Duan Xiao-li, Wang Zong-shuang, Li Qin, Zhang Wen-jie, Huang Nan, Wang Bei-bei, Zhang Jin-liang
Chinese Research Academy of Environmental Sciences, Beijing 100012, China.
Huan Jing Ke Xue. 2011 May;32(5):1329-39.
This study was carried out in Biyang County, located in the junction of Yangtze river and Huaihe river. Drinking water samples of 20 sites in urban and rural areas in this county were collected to measure 14 heavy metals by ICP/MS. About 2 500 subjects with different age and sex were selected to measure exposure factors. Time-activity of drinking water by ingestion and dermal contact of each individual subject during the last three days were kept in dairy in detail by questionnaires. Intake of drinking water from direct and indirect consumption of water and time duration of dermal contact to water in each individual subject were kept in record based on real time measurements. Human health risks were assessed and sensitivity of exposure factors and uncertainty of risks were also analyzed. The results showed that the average drinking water intake rate of male and female are 2276 mL/d, 2265 mL/d in urban adults and 2464 mL/d, 2170 mL/d in rural adults respectively. Body surface area of male and female are 1.806 m2, 1.641 m2 in urban adults and 1.747 m2, 1.617 m2 in rural adults respectively. The contents of 14 heavy metals in this study area are all below the national drinking water standards. Cancer risks from exposure to As are ranged from 2.5 x 10(-6) to 5.2 x 10(-6) through ingestion and 1.1 x 10(-7) to 2.3 x 10(-7) through dermal exposure. Non-cancer risks are ranged from 2.1 x 10(-7) to 1.7 x 10(-6) through ingestion and 1.0 x 10(-8) to 6.0 x 10(-8) through dermal exposure. Non-cancer risks in rural population are 2.1 times to 5.6 times to the risks in urban populations. However all the risks are below the acceptable level. The sensitivity of various exposure factors including drinking water intake rate, dermal exposure time and body surface area are 71.5%. This indicates that exposure factors play a very important role in health risk assessment. Health risks in this research based on real measurement of exposure factors are about 0.94 time to 6.33 times higher than the risks based on the references of the data from the exposure factors handbooks in other countries. This study showed that the accuracy of health risk assessment could be improved a lot by the real measurements of exposure factors. Attentions should be attached to exposure factor investigation to decrease uncertainty of health risk assessment.
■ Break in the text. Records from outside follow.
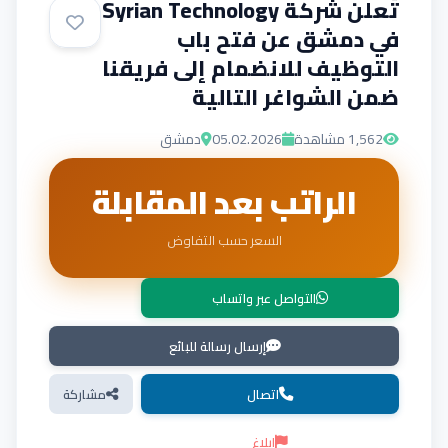
تُعلن شركة Syrian Technology
في دمشق عن فتح باب
التوظيف للانضمام إلى فريقنا
ضمن الشواغر التالية
1,562
مشاهدة
05.02.2026
دمشق
الراتب بعد المقابلة
السعر حسب التفاوض
التواصل عبر واتساب
إرسال رسالة للبائع
اتصال
مشاركة
إبلاغ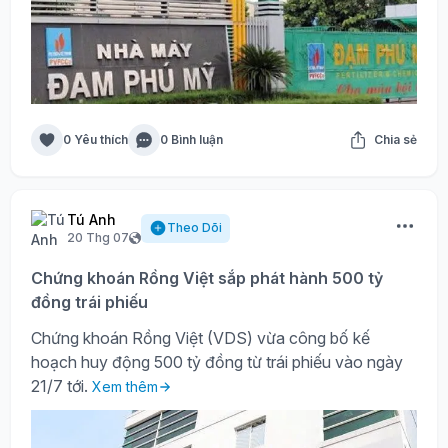
0 Yêu thích
0 Bình luận
Chia sẻ
Tú Anh
Theo Dõi
20 Thg 07
Chứng khoán Rồng Việt sắp phát hành 500 tỷ
đồng trái phiếu
Chứng khoán Rồng Việt (VDS) vừa công bố kế
hoạch huy động 500 tỷ đồng từ trái phiếu vào ngày
21/7 tới.
Xem thêm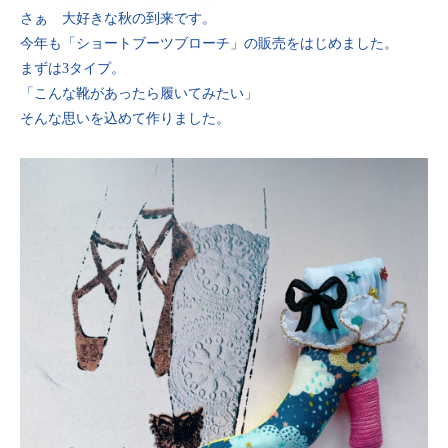
さぁ 大好きな秋の到来です。
今年も「ショートブーツブローチ」の販売をはじめました。
まずは3タイプ。
「こんな靴があったら履いてみたい」
そんな思いを込めて作りました。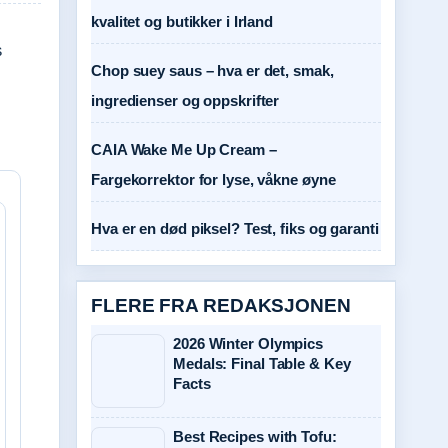
kvalitet og butikker i Irland
s
Chop suey saus – hva er det, smak,
ingredienser og oppskrifter
CAIA Wake Me Up Cream –
Fargekorrektor for lyse, våkne øyne
Hva er en død piksel? Test, fiks og garanti
FLERE FRA REDAKSJONEN
2026 Winter Olympics
Medals: Final Table & Key
Facts
Best Recipes with Tofu: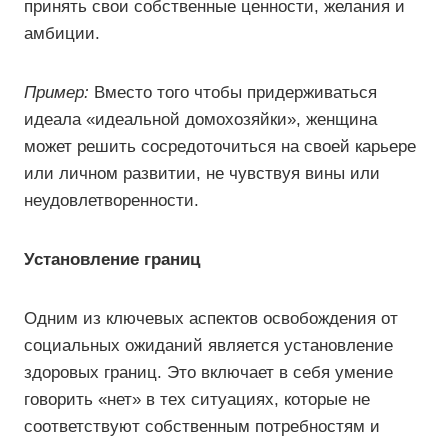
принять свои собственные ценности, желания и
амбиции.
Пример:
Вместо того чтобы придерживаться
идеала «идеальной домохозяйки», женщина
может решить сосредоточиться на своей карьере
или личном развитии, не чувствуя вины или
неудовлетворенности.
Установление границ
Одним из ключевых аспектов освобождения от
социальных ожиданий является установление
здоровых границ. Это включает в себя умение
говорить «нет» в тех ситуациях, которые не
соответствуют собственным потребностям и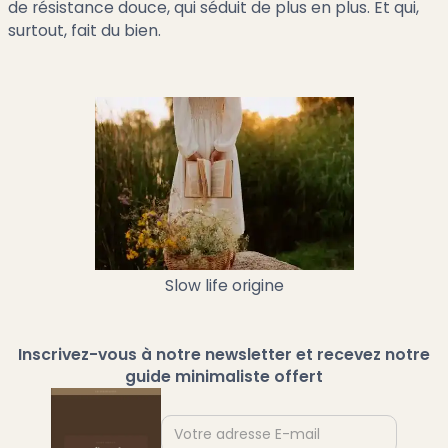
de résistance douce, qui séduit de plus en plus. Et qui,
surtout, fait du bien.
Slow life origine
Inscrivez-vous à notre newsletter et recevez notre
guide minimaliste offert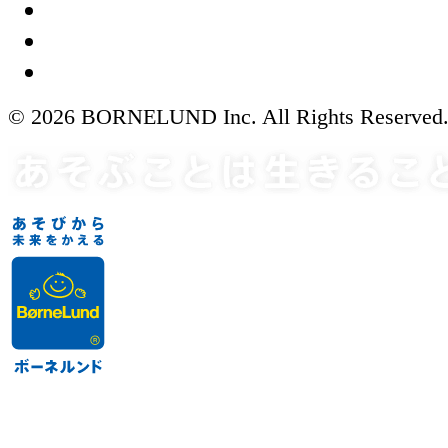
© 2026 BORNELUND Inc. All Rights Reserved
本研究在位于长江与淮河交界处的泌阳县开展。采集了该县城乡20个地点的饮用水样本,采用电感耦合等离子体质谱法(ICP/MS)测定14种重金属含量。选取了约2500名不同年龄和性别的受试者测量暴露因素。通过问卷调查详细记录了每位受试者在过去三天内经口摄入和皮肤接触饮用水的时间活动情况。根据实时测量记录了每位受试者直接和间接饮水的摄入量以及皮肤接触水的持续时间。评估了人体健康风险,并分析了暴露因素的敏感性和风险的不确定性。结果表明,城市成年男性和女性的平均饮水量分别为2276毫升/天和2265毫升/天,农村成年男性和女性分别为2464毫升/天和2170毫升/天。城市成年男性和女性的体表面积分别为1.806平方米和1.641平方米,农村成年男性和女性分别为1.747平方米和1.617平方米。本研究区域内14种重金属含量均低于国家饮用水标准。通过摄入途径接触砷的致癌风险范围为2.5×10⁻⁶至5.2×10⁻⁶,通过皮肤接触途径为1.1×10⁻⁷至2.3×10⁻⁷。非致癌风险通过摄入途径范围为2.1×10⁻⁷至1.7×10⁻⁶,通过皮肤接触途径为1.0×10⁻⁸至6.0×10⁻⁸。农村人口的非致癌风险是城市人口的2.1倍至5.6倍。然而,所有风险均低于可接受水平。包括饮水量、皮肤接触时间和体表面积等各种暴露因素的敏感性为71.5%。这表明暴露因素在健康风险评估中起着非常重要的作用。本研究基于暴露因素实际测量的健康风险比其他国家暴露因素手册数据参考值的风险高约0.94倍至6.33倍。该研究表明,通过实际测量暴露因素可大幅提高健康风险评估的准确性。应重视暴露因素调查以降低健康风险评估的不确定性。